• [Exercise aim]:
Some lines in the listing hold the word "wilt". Return each of them.

.....

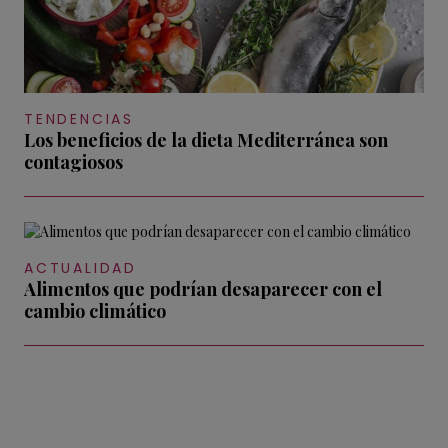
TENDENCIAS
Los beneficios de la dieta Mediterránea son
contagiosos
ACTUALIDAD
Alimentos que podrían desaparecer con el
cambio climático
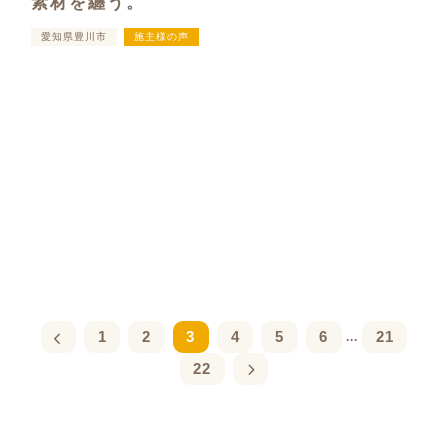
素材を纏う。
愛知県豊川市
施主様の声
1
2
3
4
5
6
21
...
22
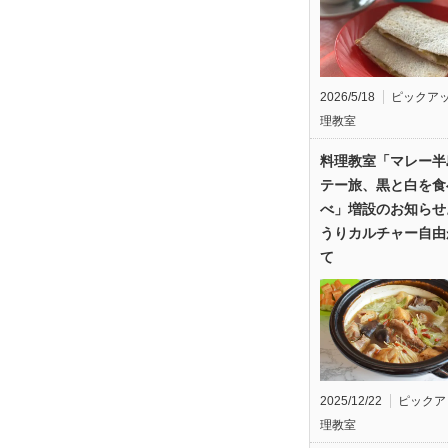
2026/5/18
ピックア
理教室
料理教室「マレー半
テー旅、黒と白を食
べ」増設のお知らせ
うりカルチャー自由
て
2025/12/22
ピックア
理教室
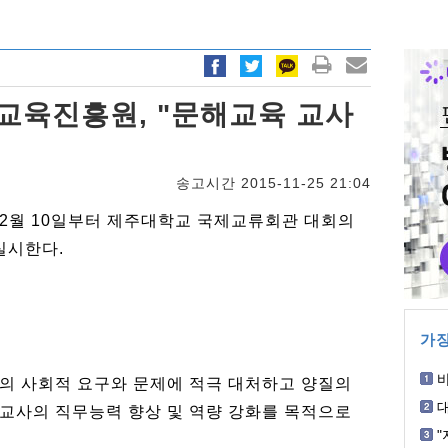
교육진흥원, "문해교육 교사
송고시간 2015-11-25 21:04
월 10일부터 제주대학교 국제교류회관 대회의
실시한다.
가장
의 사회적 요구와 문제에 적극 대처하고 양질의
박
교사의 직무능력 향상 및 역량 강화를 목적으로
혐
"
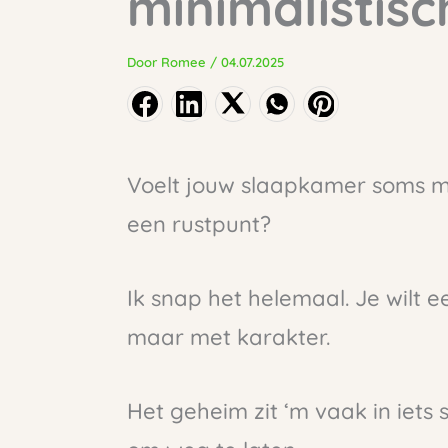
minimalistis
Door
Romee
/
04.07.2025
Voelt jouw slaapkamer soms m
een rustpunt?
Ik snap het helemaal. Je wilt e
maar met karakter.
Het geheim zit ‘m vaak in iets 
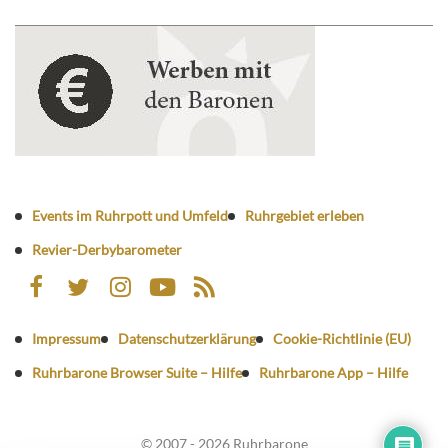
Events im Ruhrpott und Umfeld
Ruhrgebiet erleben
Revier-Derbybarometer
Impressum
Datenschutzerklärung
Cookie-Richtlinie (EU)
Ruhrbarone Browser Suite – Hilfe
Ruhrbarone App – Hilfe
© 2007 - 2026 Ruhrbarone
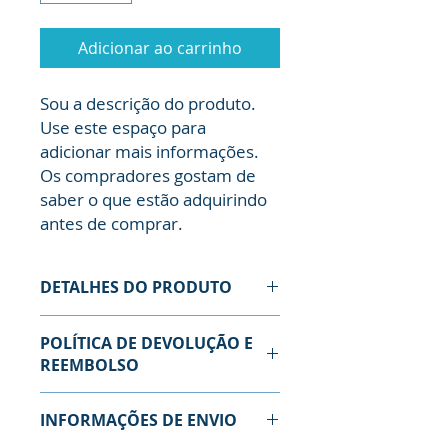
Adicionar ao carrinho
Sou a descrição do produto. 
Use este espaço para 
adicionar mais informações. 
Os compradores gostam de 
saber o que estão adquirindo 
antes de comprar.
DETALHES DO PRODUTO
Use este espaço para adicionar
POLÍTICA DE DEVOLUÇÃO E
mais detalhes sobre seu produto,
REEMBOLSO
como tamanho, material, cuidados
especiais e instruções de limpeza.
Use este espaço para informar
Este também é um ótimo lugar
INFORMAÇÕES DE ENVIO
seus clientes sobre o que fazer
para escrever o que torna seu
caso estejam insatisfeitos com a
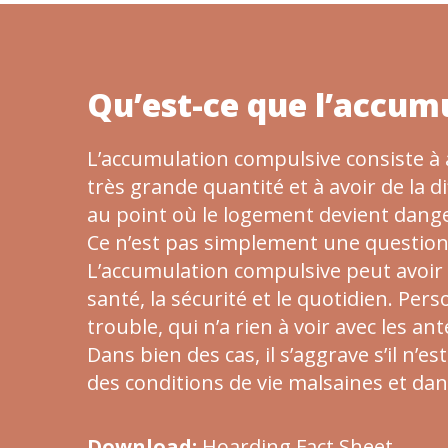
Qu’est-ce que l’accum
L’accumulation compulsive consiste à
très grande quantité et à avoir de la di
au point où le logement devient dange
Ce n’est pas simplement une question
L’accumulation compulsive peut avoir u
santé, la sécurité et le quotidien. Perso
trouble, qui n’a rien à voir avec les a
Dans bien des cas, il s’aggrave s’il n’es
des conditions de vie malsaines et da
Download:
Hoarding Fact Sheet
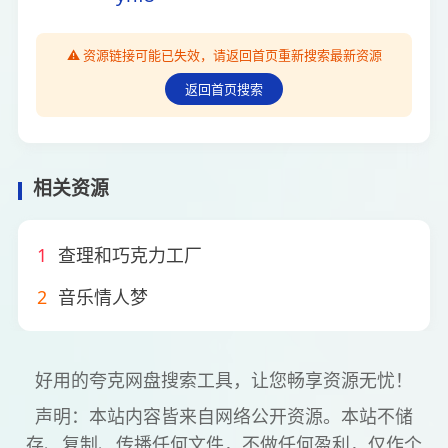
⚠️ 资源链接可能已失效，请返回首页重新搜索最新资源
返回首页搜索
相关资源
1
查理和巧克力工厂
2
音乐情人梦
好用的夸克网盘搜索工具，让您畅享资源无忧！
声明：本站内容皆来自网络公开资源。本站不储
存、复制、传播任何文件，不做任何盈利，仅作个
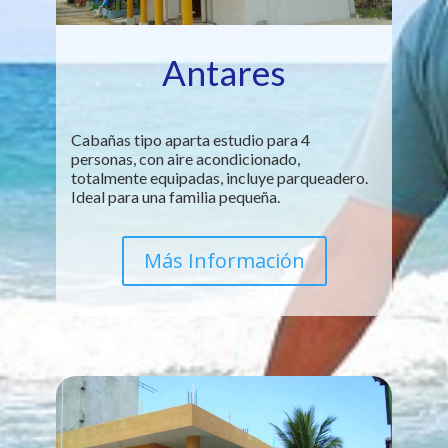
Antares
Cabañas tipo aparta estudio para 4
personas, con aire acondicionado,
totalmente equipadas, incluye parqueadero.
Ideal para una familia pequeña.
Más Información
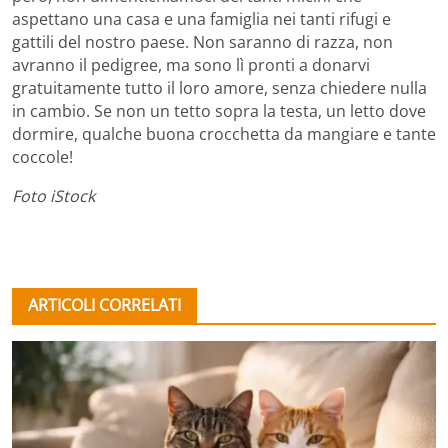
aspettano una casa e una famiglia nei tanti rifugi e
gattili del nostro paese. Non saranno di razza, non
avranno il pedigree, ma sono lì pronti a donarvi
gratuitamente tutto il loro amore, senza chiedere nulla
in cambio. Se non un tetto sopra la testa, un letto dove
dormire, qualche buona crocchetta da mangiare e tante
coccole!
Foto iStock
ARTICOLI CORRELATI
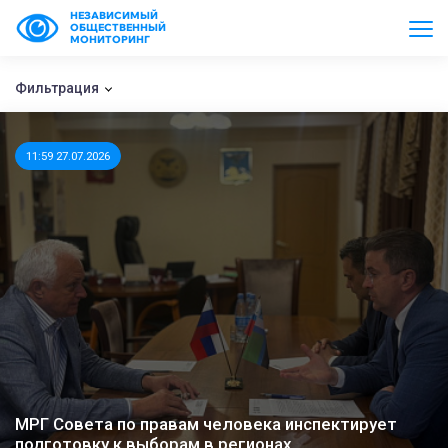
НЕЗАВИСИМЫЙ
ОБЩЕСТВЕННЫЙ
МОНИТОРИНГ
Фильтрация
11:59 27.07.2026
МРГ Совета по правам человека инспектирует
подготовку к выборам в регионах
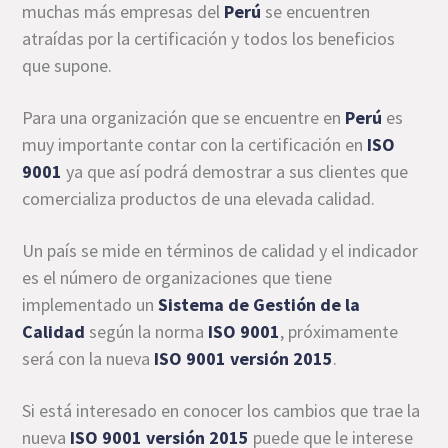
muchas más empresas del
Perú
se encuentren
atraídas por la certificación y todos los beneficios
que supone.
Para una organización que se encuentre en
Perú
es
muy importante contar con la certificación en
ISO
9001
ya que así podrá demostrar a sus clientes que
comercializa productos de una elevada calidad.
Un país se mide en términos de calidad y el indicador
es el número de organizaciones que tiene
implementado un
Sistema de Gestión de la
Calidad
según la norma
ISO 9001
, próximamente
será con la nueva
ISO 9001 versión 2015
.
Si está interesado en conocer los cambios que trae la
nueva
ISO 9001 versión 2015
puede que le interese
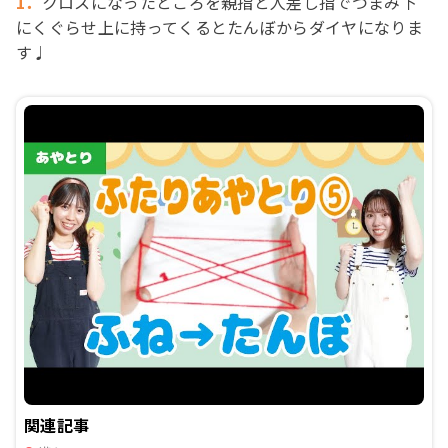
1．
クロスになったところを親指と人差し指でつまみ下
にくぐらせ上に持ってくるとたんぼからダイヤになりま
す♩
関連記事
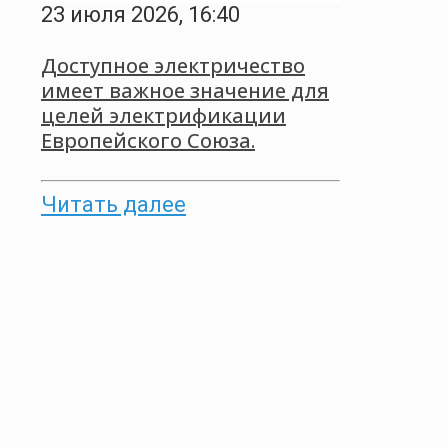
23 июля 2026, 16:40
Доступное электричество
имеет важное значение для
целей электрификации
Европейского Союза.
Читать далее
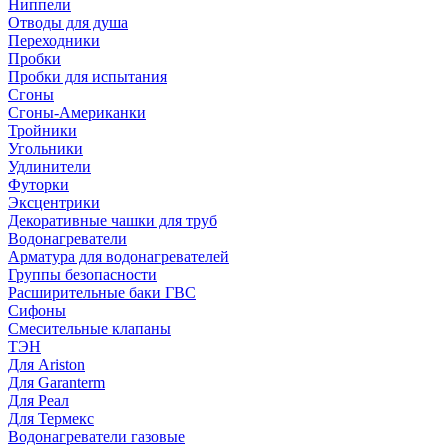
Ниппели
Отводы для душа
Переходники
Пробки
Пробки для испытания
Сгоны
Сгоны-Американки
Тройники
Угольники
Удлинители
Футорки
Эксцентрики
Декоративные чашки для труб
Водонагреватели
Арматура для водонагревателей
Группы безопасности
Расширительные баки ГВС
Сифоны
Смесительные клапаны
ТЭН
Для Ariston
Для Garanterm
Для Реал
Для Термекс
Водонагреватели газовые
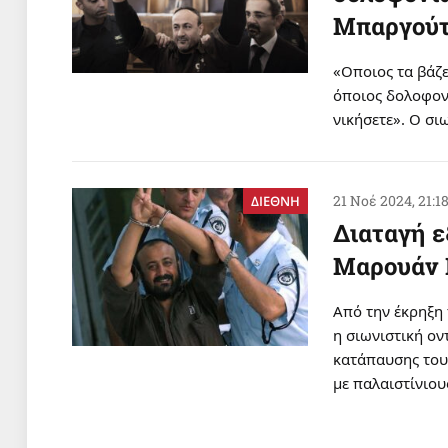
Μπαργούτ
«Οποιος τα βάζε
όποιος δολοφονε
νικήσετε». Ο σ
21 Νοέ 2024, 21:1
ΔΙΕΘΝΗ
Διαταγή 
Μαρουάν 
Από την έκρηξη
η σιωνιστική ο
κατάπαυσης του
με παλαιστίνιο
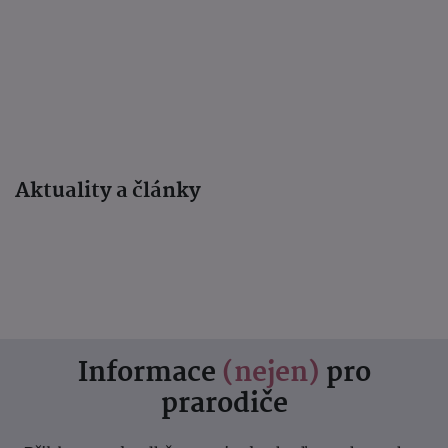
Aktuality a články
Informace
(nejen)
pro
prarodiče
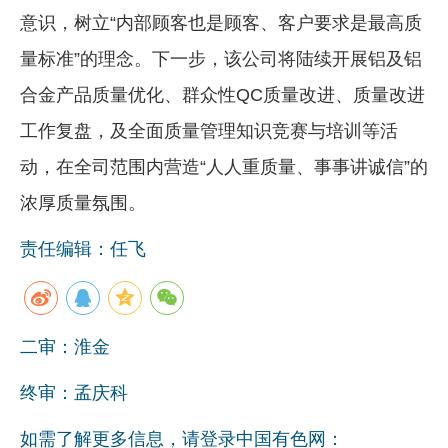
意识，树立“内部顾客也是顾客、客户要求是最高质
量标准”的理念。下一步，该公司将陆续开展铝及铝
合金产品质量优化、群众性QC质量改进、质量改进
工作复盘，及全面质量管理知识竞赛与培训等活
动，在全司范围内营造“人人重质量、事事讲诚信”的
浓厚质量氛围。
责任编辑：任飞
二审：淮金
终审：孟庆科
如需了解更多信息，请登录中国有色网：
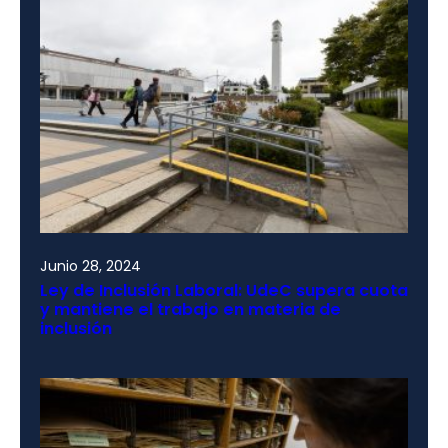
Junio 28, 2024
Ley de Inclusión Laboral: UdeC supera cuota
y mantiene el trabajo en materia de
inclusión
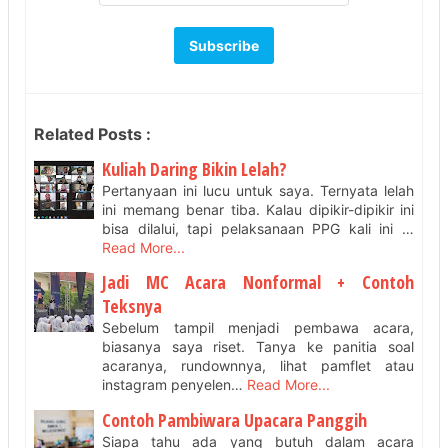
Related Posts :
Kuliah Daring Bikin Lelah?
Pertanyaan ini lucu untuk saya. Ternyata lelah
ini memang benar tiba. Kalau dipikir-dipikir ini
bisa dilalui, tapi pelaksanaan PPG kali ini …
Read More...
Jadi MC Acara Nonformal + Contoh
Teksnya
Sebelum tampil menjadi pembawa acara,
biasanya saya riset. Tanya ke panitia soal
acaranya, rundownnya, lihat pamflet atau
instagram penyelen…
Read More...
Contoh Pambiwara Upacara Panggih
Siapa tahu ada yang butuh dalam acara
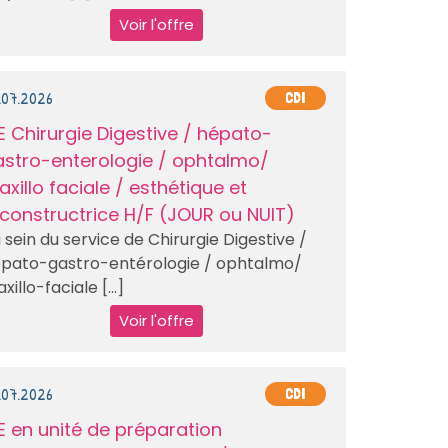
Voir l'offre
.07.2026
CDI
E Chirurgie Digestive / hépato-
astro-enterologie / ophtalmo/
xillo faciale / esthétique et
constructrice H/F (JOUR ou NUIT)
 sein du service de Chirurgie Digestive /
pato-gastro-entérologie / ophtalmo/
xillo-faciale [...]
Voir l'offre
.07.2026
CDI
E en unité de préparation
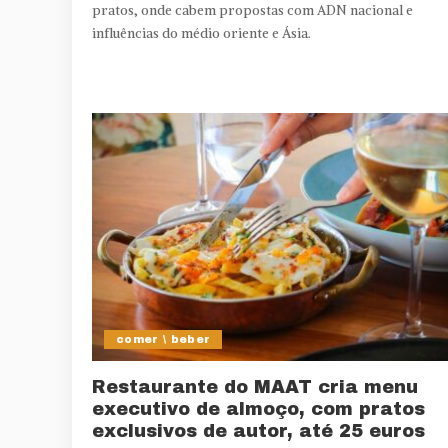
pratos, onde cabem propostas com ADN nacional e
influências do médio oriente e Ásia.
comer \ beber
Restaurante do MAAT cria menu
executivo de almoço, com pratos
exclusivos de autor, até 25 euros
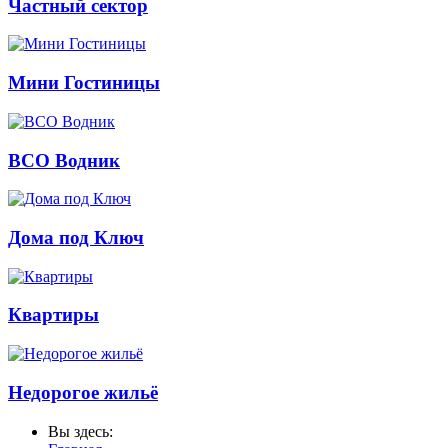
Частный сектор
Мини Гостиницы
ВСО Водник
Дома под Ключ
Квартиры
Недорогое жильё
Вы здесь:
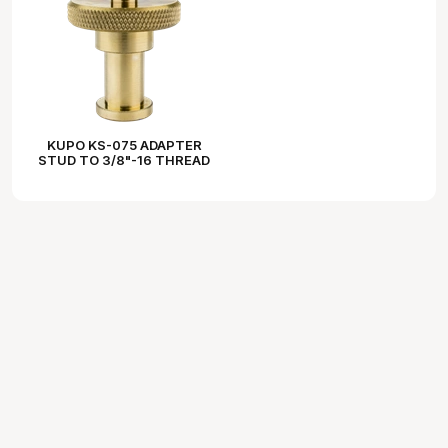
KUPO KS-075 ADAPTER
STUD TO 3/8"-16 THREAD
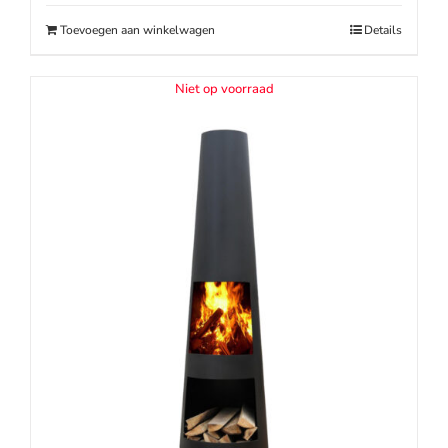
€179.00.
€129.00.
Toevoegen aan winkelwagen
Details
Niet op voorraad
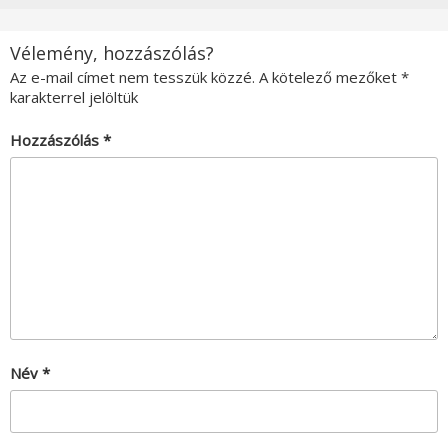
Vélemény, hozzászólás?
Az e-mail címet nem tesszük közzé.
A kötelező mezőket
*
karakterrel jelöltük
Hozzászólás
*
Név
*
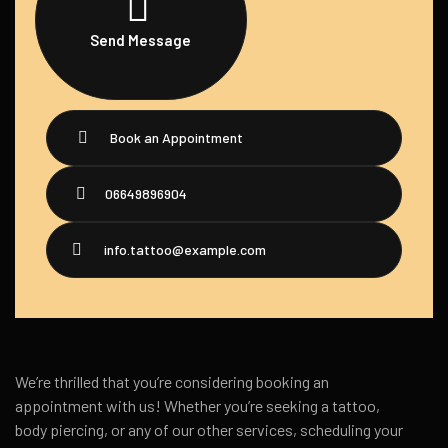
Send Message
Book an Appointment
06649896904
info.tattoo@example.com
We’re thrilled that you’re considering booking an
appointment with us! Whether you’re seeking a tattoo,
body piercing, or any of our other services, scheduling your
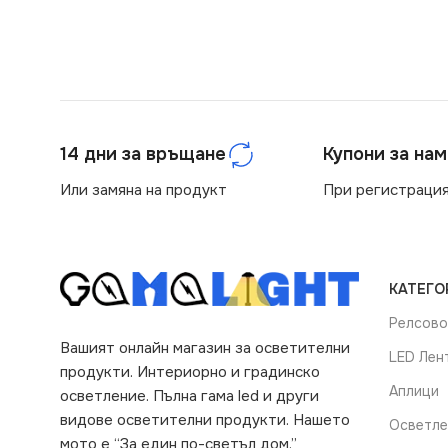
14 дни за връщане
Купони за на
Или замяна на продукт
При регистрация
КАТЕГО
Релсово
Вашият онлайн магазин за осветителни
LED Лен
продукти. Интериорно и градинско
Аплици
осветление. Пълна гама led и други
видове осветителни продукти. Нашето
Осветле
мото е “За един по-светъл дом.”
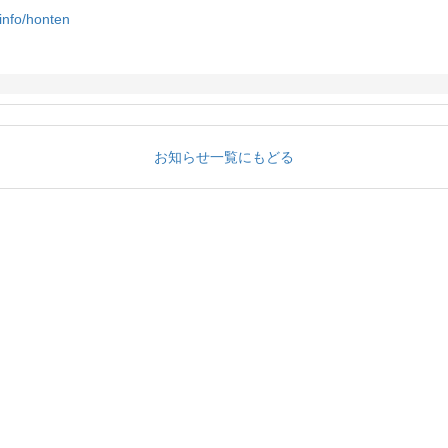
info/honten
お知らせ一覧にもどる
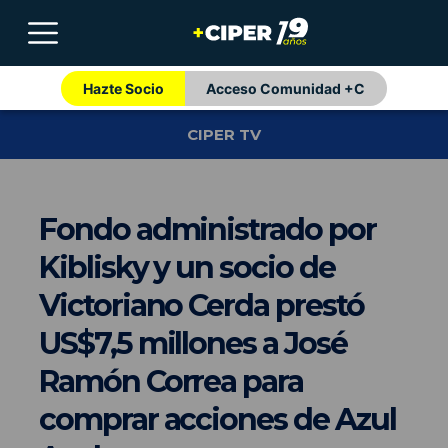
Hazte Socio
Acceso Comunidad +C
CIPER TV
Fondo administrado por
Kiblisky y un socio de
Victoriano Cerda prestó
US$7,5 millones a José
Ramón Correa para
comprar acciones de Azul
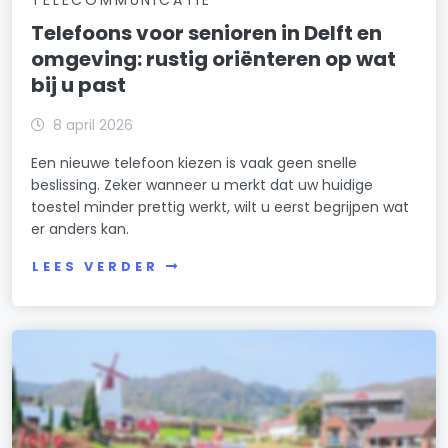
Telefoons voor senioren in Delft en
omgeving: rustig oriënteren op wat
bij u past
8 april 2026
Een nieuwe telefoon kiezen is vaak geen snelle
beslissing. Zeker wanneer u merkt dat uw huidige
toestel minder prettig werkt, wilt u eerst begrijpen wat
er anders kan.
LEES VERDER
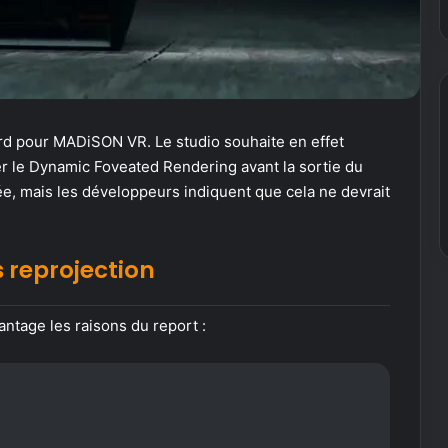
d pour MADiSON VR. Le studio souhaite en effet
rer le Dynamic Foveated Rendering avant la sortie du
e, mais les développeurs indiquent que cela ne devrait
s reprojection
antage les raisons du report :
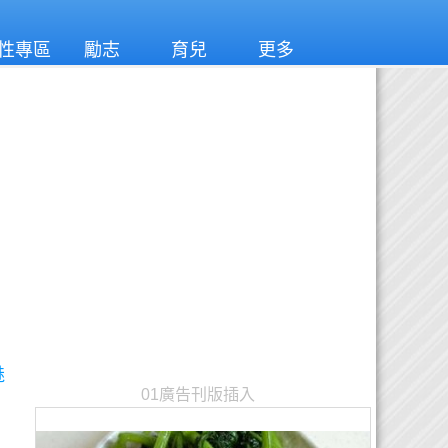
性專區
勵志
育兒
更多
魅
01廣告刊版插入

.....

• [Response to the task]:
Ik snap het helemaal. Je wilt e
toestel minder prettig werkt, wilt u eerst begrijpen wat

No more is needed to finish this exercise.